Но по пути с работы обнаружила, что он убрал свою анкету с сайта. Оборвалось Тонино сердце, на ватных ногах шла от остановки к дому, лепил мокрый снег.
Из приоткрытой соседской двери тянуло жареной картошкой с луком. Тоня нащупала бороздку на ключе. Вздрогнула от телефонного звонка — нет, не мой.
— Алё, наконец-то, — ликующий голосок юной соседки. И уже тише: — Ну и что, что час назад. Ты моя радость... знаешь?
Тоня вошла к себе. Бережно закрыла дверь, чтобы все замочки. Осела медленно на пол в пакеты, в мокрый зонт, некрасиво сморщилась и зашлась на вдохе в начале рыдания.
Дивенский сад
За массивной, как попало ошкуренной дверью было тихо. Часов десять, наверное, разошлись все. Вот только у погорелой актрисы Лерочки — ее комната рядом — что-то шипело на сковородке, когда она затаскивала ее к себе. Тихая возня, нежное “черт” — он даже задержал дыхание, мысленно помогая ей: только не урони, — стукнула соседская дверь; ешь свою яичницу, Лерочка.
На стуле у изголовья звякнул сообщением телефон, но мужчина на разваленном диване даже не открыл глаза. Здесь же на стуле фаянсовая кружка с серым налетом по краю, остатки чая подернулись пленкой, полупустой блистер с таблетками, из дорогой перламутровой рамки смеется девочка с соломенной стрижкой — никакого стола в комнате не было. Не было и шкафа — плечики с вещами вдеты крюками в панцирную сетку кровати, торцом опертую о стену.
Спустя час мужчина уже сидел на диване, раскачивался с закрытыми глазами, обхватив себя за плечи. Был он небрит, дышал прерывисто, иногда содрогался словно после тяжелого плача. Потом медленно шел в ванную по длинному захламленному коридору, опутанному проводкой в седой пыли. У туалета посторонился, давая дорогу выходящей оттуда старушке с серой шалькой на упавших плечах. Проковыляла мимо с банкой мочи. Она то ли относила ее в поликлинику, то ли пила, как утверждала бойкая молодуха из конца коридора. Из кухни несло кислятиной и горячим бельем.

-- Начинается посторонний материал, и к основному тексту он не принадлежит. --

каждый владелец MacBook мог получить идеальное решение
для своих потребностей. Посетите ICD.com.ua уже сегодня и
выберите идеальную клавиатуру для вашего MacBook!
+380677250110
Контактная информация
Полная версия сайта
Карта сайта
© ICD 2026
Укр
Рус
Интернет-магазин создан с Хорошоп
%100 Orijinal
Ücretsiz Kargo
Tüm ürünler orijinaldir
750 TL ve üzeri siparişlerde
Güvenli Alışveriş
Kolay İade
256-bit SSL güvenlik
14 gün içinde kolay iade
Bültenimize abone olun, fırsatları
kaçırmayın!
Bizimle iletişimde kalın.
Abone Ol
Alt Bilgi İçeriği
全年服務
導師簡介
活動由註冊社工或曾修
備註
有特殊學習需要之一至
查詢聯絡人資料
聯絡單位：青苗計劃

— Я просто больше не могу, — хрипло прошептал он в мутное зеркало над раковиной.
В ванну залез в резиновых шлепанцах. Долго стоял под душем, брился, вспенивая кисточку на чужом мыле. Вдруг выключил воду и аккуратно опустился на дно, подложив под зад свои тапки. Вывернув руки перед собой, он разглядывал голубую жилковатость запястий, гладил их. Снова долго скреб себя под душем, стараясь не касаться стен в разводах черной плесени. Потом осторожно открывал подряд все ванные шкафчики, стараясь не греметь, искал что-то среди столбиков шампуней, ватных дисков, ушных палочек.

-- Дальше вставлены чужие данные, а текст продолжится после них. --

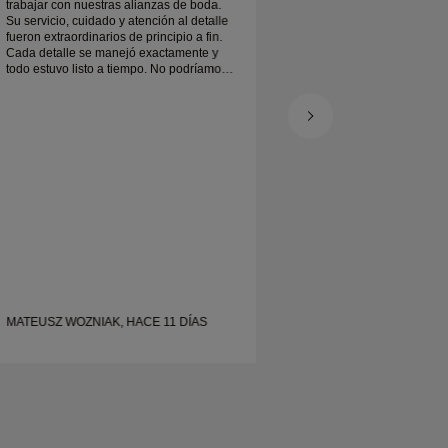
trabajar con nuestras alianzas de boda.
Llegó cuando se es
Su servicio, cuidado y atención al detalle
maravilla. Mi alianz
fueron extraordinarios de principio a fin.
es realmente precio
Cada detalle se manejó exactamente y
contenta
todo estuvo listo a tiempo. No podríamos
estar más contentos con la experiencia y
lo recomendamos encarecidamente a
cualquiera que busque alianzas de boda
bonitas y bien elaboradas.
MATEUSZ WOZNIAK, HACE 11 DÍAS
SHELLEY, HACE 20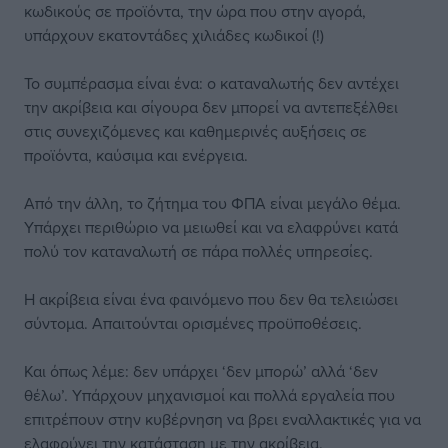
κωδικούς σε προϊόντα, την ώρα που στην αγορά,
υπάρχουν εκατοντάδες χιλιάδες κωδικοί (!)
Το συμπέρασμα είναι ένα: ο καταναλωτής δεν αντέχει
την ακρίβεια και σίγουρα δεν μπορεί να αντεπεξέλθει
στις συνεχιζόμενες και καθημερινές αυξήσεις σε
προϊόντα, καύσιμα και ενέργεια.
Από την άλλη, το ζήτημα του ΦΠΑ είναι μεγάλο θέμα.
Υπάρχει περιθώριο να μειωθεί και να ελαφρύνει κατά
πολύ τον καταναλωτή σε πάρα πολλές υπηρεσίες.
Η ακρίβεια είναι ένα φαινόμενο που δεν θα τελειώσει
σύντομα. Απαιτούνται ορισμένες προϋποθέσεις.
Και όπως λέμε: δεν υπάρχει ‘δεν μπορώ’ αλλά ‘δεν
θέλω’. Υπάρχουν μηχανισμοί και πολλά εργαλεία που
επιτρέπουν στην κυβέρνηση να βρει εναλλακτικές για να
ελαφρύνει την κατάσταση με την ακρίβεια.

В комнате он три раза поменял свитер, долго выбирал штаны. Плеснув в ладони одеколон, протащил их со шлепком по впалым щекам.

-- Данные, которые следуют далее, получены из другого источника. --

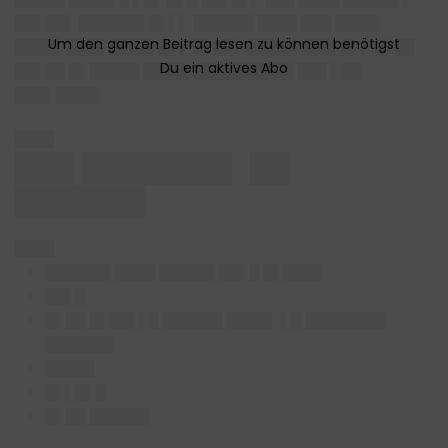
██▌██▌ ██████▌█▌▌▌ ██████ ████ ███ ████▌
████▌████ ████▌█▌▌ █▌██▌ █████ ███▌█▌▌ █▌██
██▌██ █▌█████ ████▌██████████ ███ ▌██
███▌████▌
████
███ ███████▌ ██
██████▌
████
██████▌████ █████▌██▌█ █▌████
██▌█
█▌██ █▌██▌▌█ ██████ ████▌ ▌█ ████████
███████
█████
█▌▌█▌█
█▌██ ██████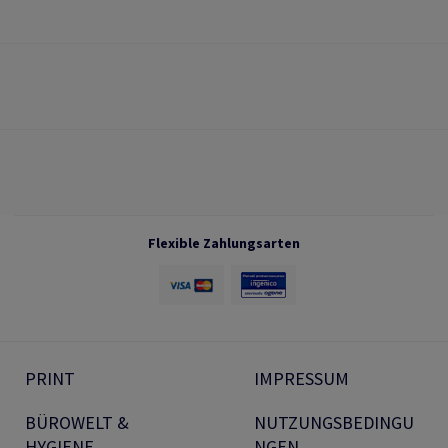
Flexible Zahlungsarten
PRINT
IMPRESSUM
BÜROWELT &
NUTZUNGSBEDINGU
HYGIENE
NGEN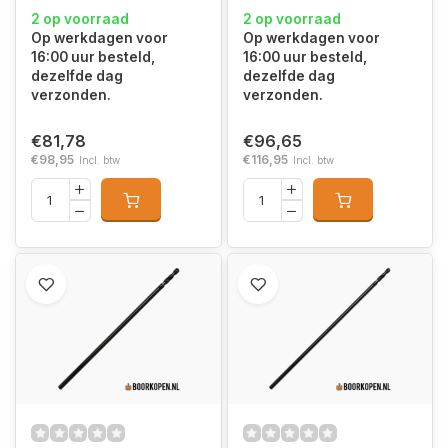
2 op voorraad
2 op voorraad
Op werkdagen voor
Op werkdagen voor
16:00 uur besteld,
16:00 uur besteld,
dezelfde dag
dezelfde dag
verzonden.
verzonden.
€81,78
€96,65
€98,95
€116,95
Incl. btw
Incl. btw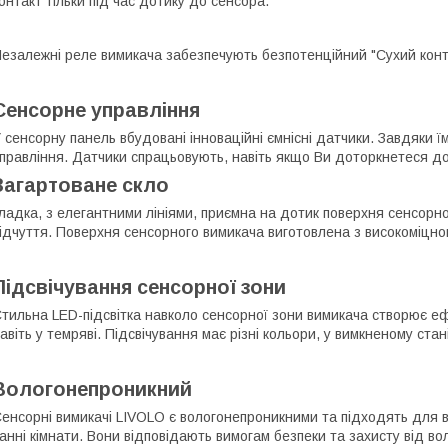
онтакт тільки під час дотику до сенсора.
езалежні реле вимикача забезпечують безпотенційний "Сухий конт
Сенсорне управління
 сенсорну панель вбудовані інноваційні ємнісні датчики. Завдяки ї
правління. Датчики спрацьовують, навіть якщо Ви доторкнетеся до
Загартоване скло
ладка, з елегантними лініями, приємна на дотик поверхня сенсорн
ідчуття. Поверхня сенсорного вимикача виготовлена з високоміцног
Підсвічування сенсорної зони
тильна LED-підсвітка навколо сенсорної зони вимикача створює еф
авіть у темряві. Підсвічування має різні кольори, у вимкненому стан
Вологонепроникний
енсорні вимикачі LIVOLO є вологонепроникними та підходять для в
анні кімнати. Вони відповідають вимогам безпеки та захисту від в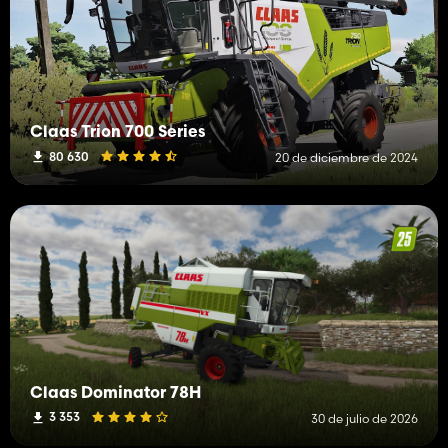
Claas Trion 700 Series
80 630
20 de diciembre de 2024
Claas Dominator 78H
3 353
30 de julio de 2026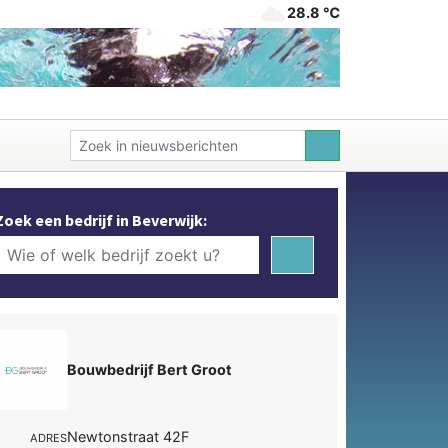
28.8 ℃
Zoek een bedrijf in Beverwijk:
Bouwbedrijf Bert Groot
Newtonstraat 42F
ADRES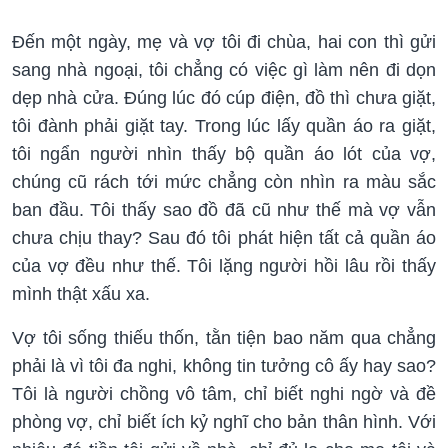
Đến một ngày, mẹ và vợ tôi đi chùa, hai con thì gửi
sang nhà ngoại, tôi chẳng có việc gì làm nên đi dọn
dẹp nhà cửa. Đúng lúc đó cúp điện, đồ thì chưa giặt,
tôi đành phải giặt tay. Trong lúc lấy quần áo ra giặt,
tôi ngẩn người nhìn thấy bộ quần áo lót của vợ,
chúng cũ rách tới mức chẳng còn nhìn ra màu sắc
ban đầu. Tôi thấy sao đồ đã cũ như thế mà vợ vẫn
chưa chịu thay? Sau đó tôi phát hiện tất cả quần áo
của vợ đều như thế. Tôi lặng người hồi lâu rồi thấy
mình thật xấu xa.
Vợ tôi sống thiếu thốn, tằn tiện bao năm qua chẳng
phải là vì tôi đa nghi, không tin tưởng cô ấy hay sao?
Tôi là người chồng vô tâm, chỉ biết nghi ngờ và đề
phòng vợ, chỉ biết ích kỷ nghĩ cho bản thân hình. Với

В просторном пятиугольнике кухни запотели окна из-за огромного цинкового бака, в котором кипятилось белье. Зажигая газ под мелкой кастрюлькой с водой, мужчина не отрывал взгляда от золотистых кусочков минтая, скворчащих рядом на чугуне. Сглотнул и прислушался: тихо. Ну, секунд пятнадцать у него есть. Он вдруг ожил, собрался, схватил со своей тумбы пустой заварочный чайник и, обжигаясь, руками запихнул туда два нежных куска. Закрыл крышечкой и быстро направился к туалету. Там, давясь горячей рыбой, он жадно ел под крики соседки: недосчиталась кусочков. Дымящаяся рыба распадалась на тонкие белые пластинки, крутилась в пальцах. Пока соседка ломилась в туалет, рассыпая по двери злые кулаки, он хладнокровно отмывал чайник от жира и рыбного духа. Потер его комком туалетной бумаги, сполоснул под струями в унитазе, тщательно вытер, стараясь не заляпать свой красивый джемпер.